- Your instructions
In the listing below, how many lines contain the string "Back"? Reply with the number alone.

- Excerpted data
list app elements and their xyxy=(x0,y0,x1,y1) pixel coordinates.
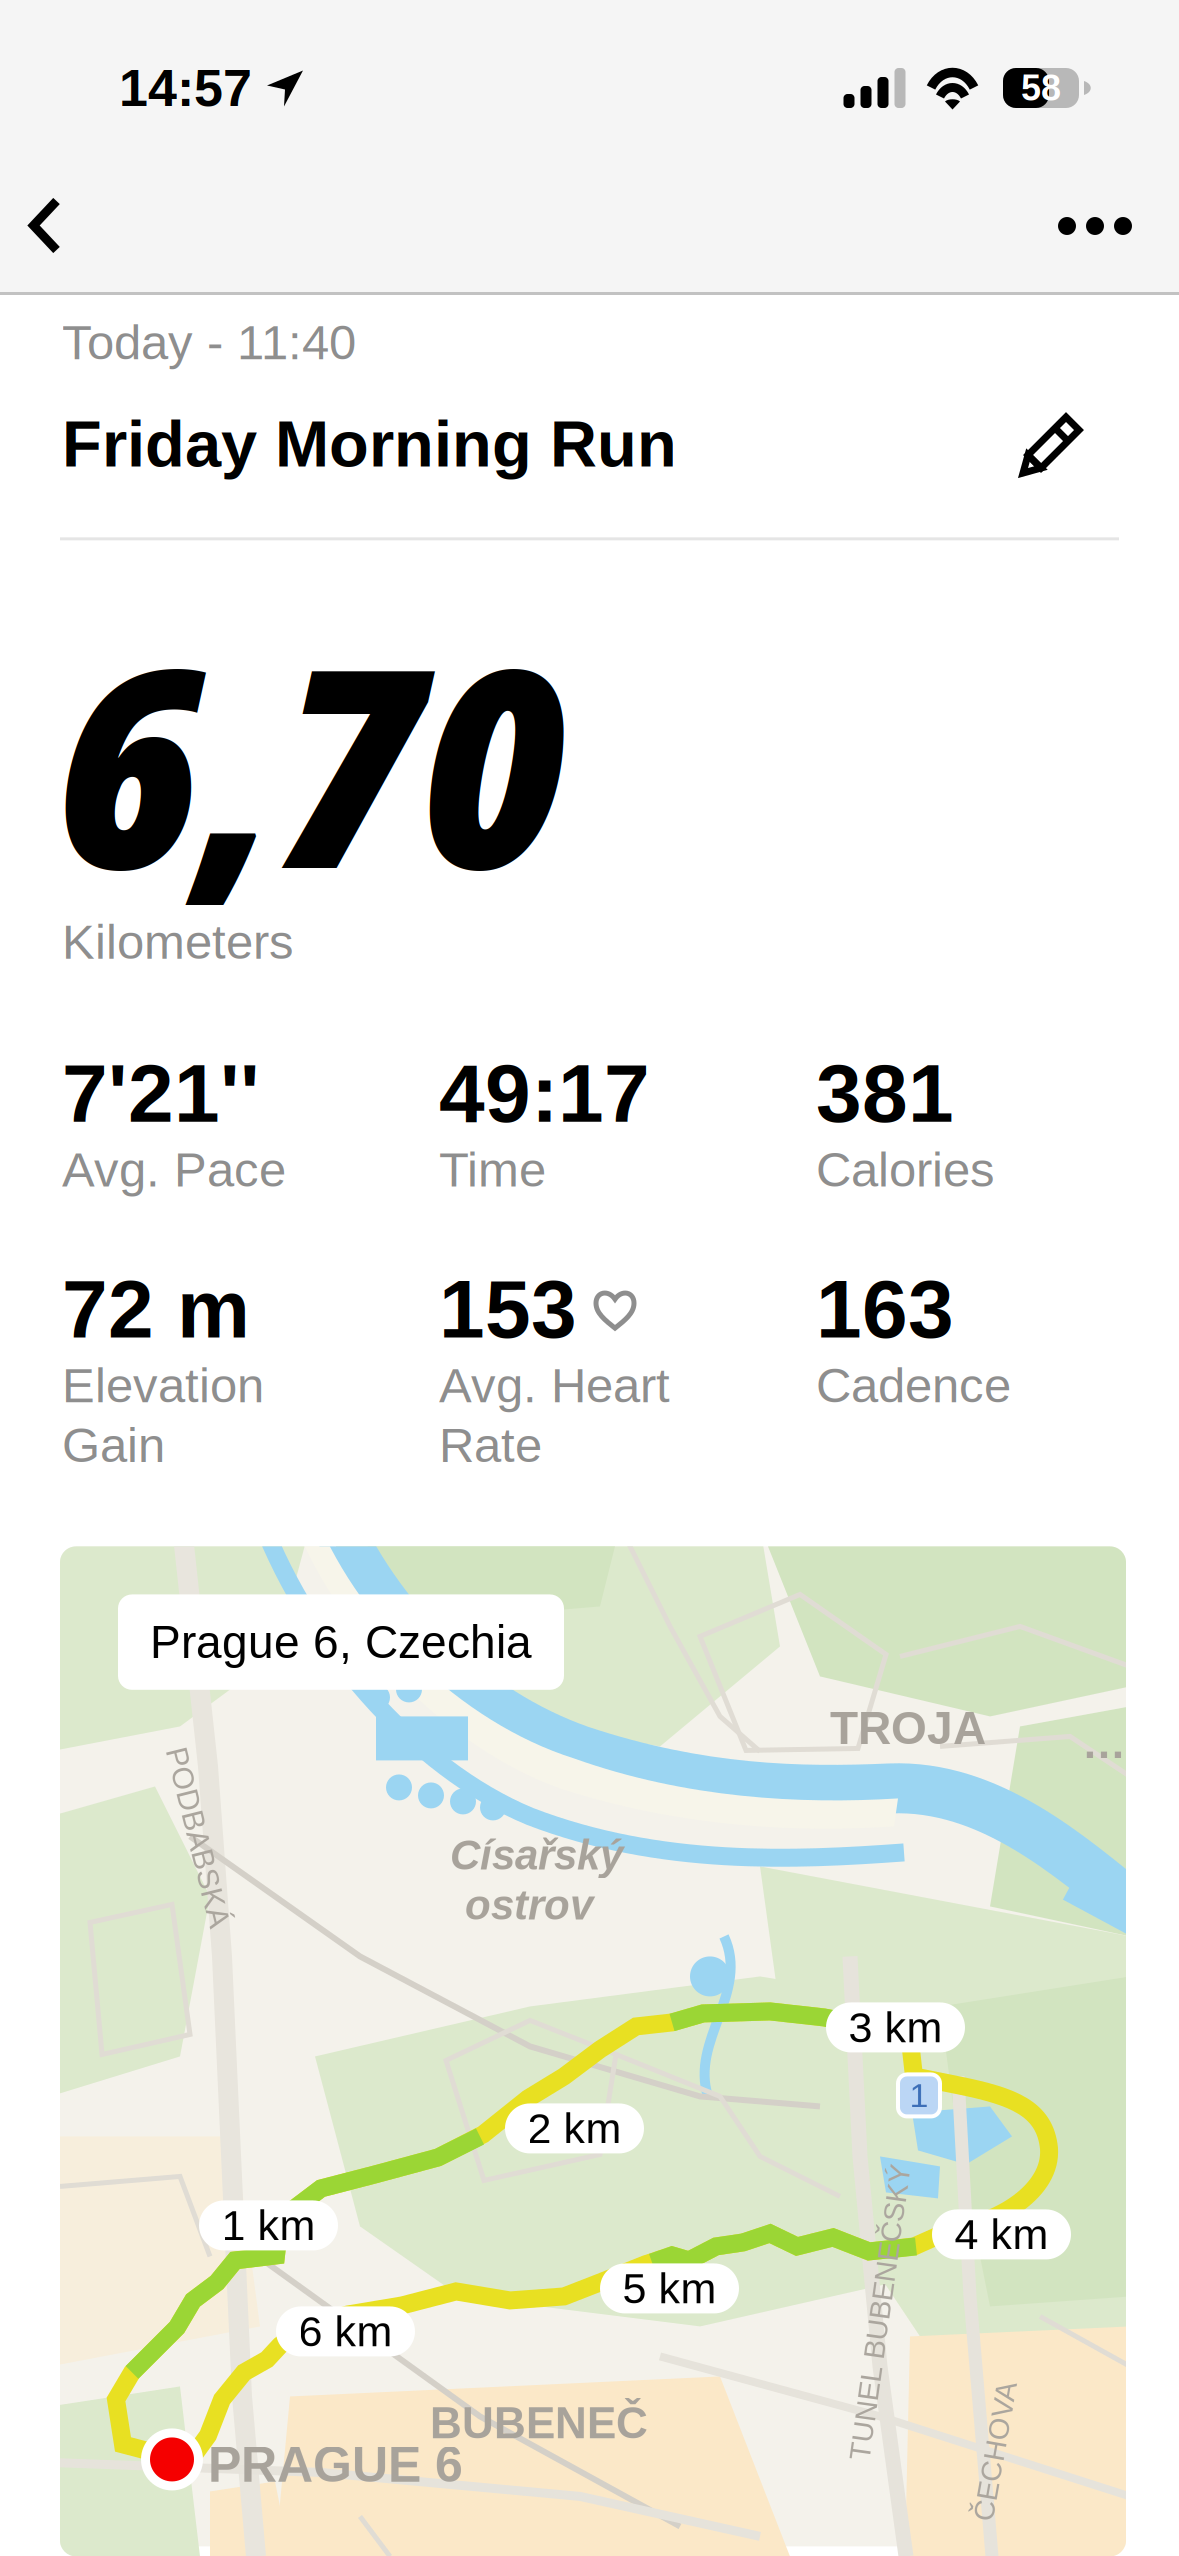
staticText: TUNEL BUBENEČSKÝ xyxy=(731,2296,1029,2329)
staticText: 381 xyxy=(816,1048,954,1139)
staticText: Kilometers xyxy=(62,914,294,969)
staticText: 72 m xyxy=(62,1263,250,1355)
staticText: Elevation xyxy=(62,1358,264,1413)
staticText: PRAGUE 6 xyxy=(208,2436,463,2492)
staticText: Gain xyxy=(62,1418,165,1472)
staticText: TRO xyxy=(1082,1718,1126,1768)
staticText: 49:17 xyxy=(439,1048,650,1139)
staticText: Cadence xyxy=(816,1358,1011,1413)
staticText: 2 km xyxy=(528,2104,622,2152)
staticText: 3 km xyxy=(848,2003,942,2051)
staticText: Rate xyxy=(439,1418,542,1472)
staticText: TROJA xyxy=(830,1702,986,1754)
button[interactable]: Edit run name xyxy=(1022,412,1179,476)
staticText: Time xyxy=(439,1142,546,1197)
staticText: PODBABSKÁ xyxy=(106,1821,290,1854)
button[interactable]: Back xyxy=(0,168,89,255)
staticText: 58 xyxy=(1021,68,1061,108)
staticText: BUBENEČ xyxy=(430,2398,648,2448)
staticText: Today - 11:40 xyxy=(62,315,356,370)
staticText: 14:57 xyxy=(119,59,252,117)
staticText: ČECHOVA xyxy=(924,2435,1066,2468)
staticText: 6 km xyxy=(298,2307,392,2355)
staticText: Avg. Heart xyxy=(439,1358,670,1413)
staticText: Calories xyxy=(816,1142,995,1197)
staticText: 1 xyxy=(910,2076,928,2114)
staticText: Císařský xyxy=(450,1831,623,1878)
staticText: 6,70 xyxy=(56,574,565,948)
staticText: Prague 6, Czechia xyxy=(150,1616,532,1668)
staticText: 4 km xyxy=(954,2210,1048,2258)
staticText: 7'21'' xyxy=(62,1048,260,1139)
staticText: Avg. Pace xyxy=(62,1142,286,1197)
staticText: 153 xyxy=(439,1263,577,1355)
staticText: 163 xyxy=(816,1263,954,1355)
staticText: 5 km xyxy=(622,2264,716,2312)
staticText: ostrov xyxy=(465,1881,593,1928)
staticText: 1 km xyxy=(222,2201,316,2249)
staticText: Friday Morning Run xyxy=(62,408,677,480)
button[interactable]: More options xyxy=(1034,168,1156,235)
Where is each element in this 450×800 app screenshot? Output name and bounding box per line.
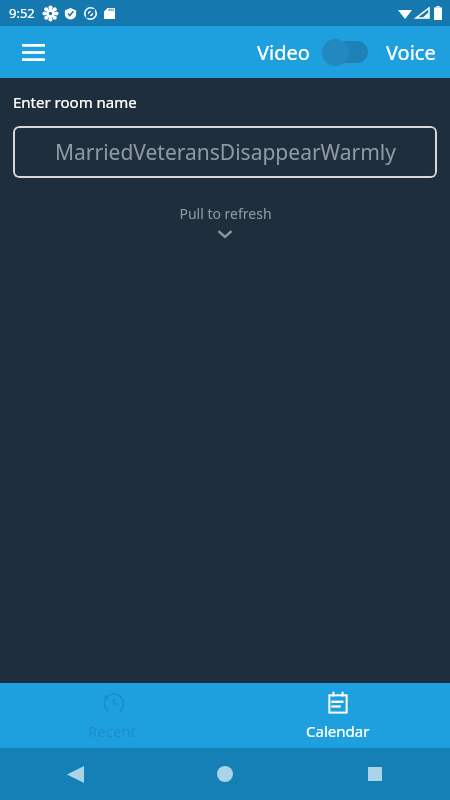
button[interactable]: Home <box>201 750 249 798</box>
button[interactable]: Back <box>51 750 99 798</box>
button[interactable]: Calendar <box>225 683 450 748</box>
button[interactable]: Toggle between video and voice <box>322 37 374 67</box>
staticText: 9:52 <box>9 4 35 22</box>
staticText: MarriedVeteransDisappearWarmly <box>55 138 396 167</box>
button[interactable]: MarriedVeteransDisappearWarmly <box>13 126 437 178</box>
button[interactable]: Open navigation menu <box>10 29 56 75</box>
staticText: Enter room name <box>13 92 137 112</box>
staticText: Recent <box>88 721 137 741</box>
button[interactable]: Video <box>257 39 310 66</box>
button[interactable]: Voice <box>386 39 436 66</box>
staticText: Pull to refresh <box>179 204 272 223</box>
button[interactable]: Recent apps <box>351 750 399 798</box>
staticText: Calendar <box>306 721 370 741</box>
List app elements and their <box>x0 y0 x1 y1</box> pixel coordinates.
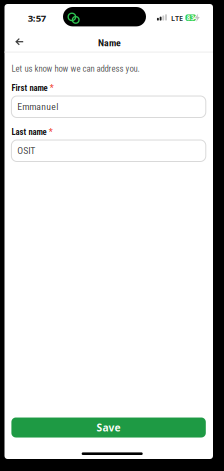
staticText: Save <box>97 420 121 434</box>
staticText: Last name <box>11 127 46 137</box>
staticText: * <box>49 127 53 137</box>
staticText: Emmanuel <box>17 101 58 112</box>
button[interactable]: Back <box>12 35 28 49</box>
staticText: * <box>50 83 54 93</box>
button[interactable]: OSIT <box>11 140 206 162</box>
button[interactable]: Save <box>11 418 206 438</box>
staticText: 83 <box>187 14 195 22</box>
staticText: 3:57 <box>28 12 46 25</box>
staticText: Name <box>98 37 121 49</box>
staticText: OSIT <box>17 145 35 156</box>
staticText: LTE <box>171 13 183 23</box>
staticText: First name <box>11 83 47 93</box>
button[interactable]: Emmanuel <box>11 96 206 118</box>
staticText: Let us know how we can address you. <box>11 64 139 74</box>
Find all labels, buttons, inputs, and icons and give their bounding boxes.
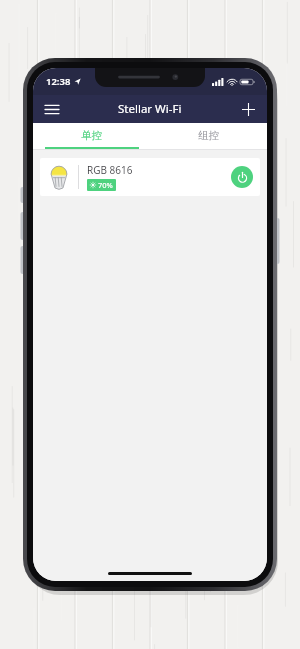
staticText: 单控	[81, 129, 102, 142]
staticText: RGB 8616	[87, 163, 133, 177]
staticText: 12:38	[46, 75, 71, 88]
staticText: 组控	[198, 129, 219, 142]
button[interactable]: Menu	[40, 97, 64, 121]
button[interactable]: Power toggle	[231, 166, 253, 188]
button[interactable]: 单控	[33, 123, 150, 147]
button[interactable]: Add device	[236, 97, 260, 121]
button[interactable]: 组控	[150, 123, 267, 147]
staticText: Stellar Wi-Fi	[118, 101, 182, 117]
staticText: 70%	[98, 180, 113, 190]
button[interactable]: RGB 8616	[40, 158, 260, 196]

- Answer area
3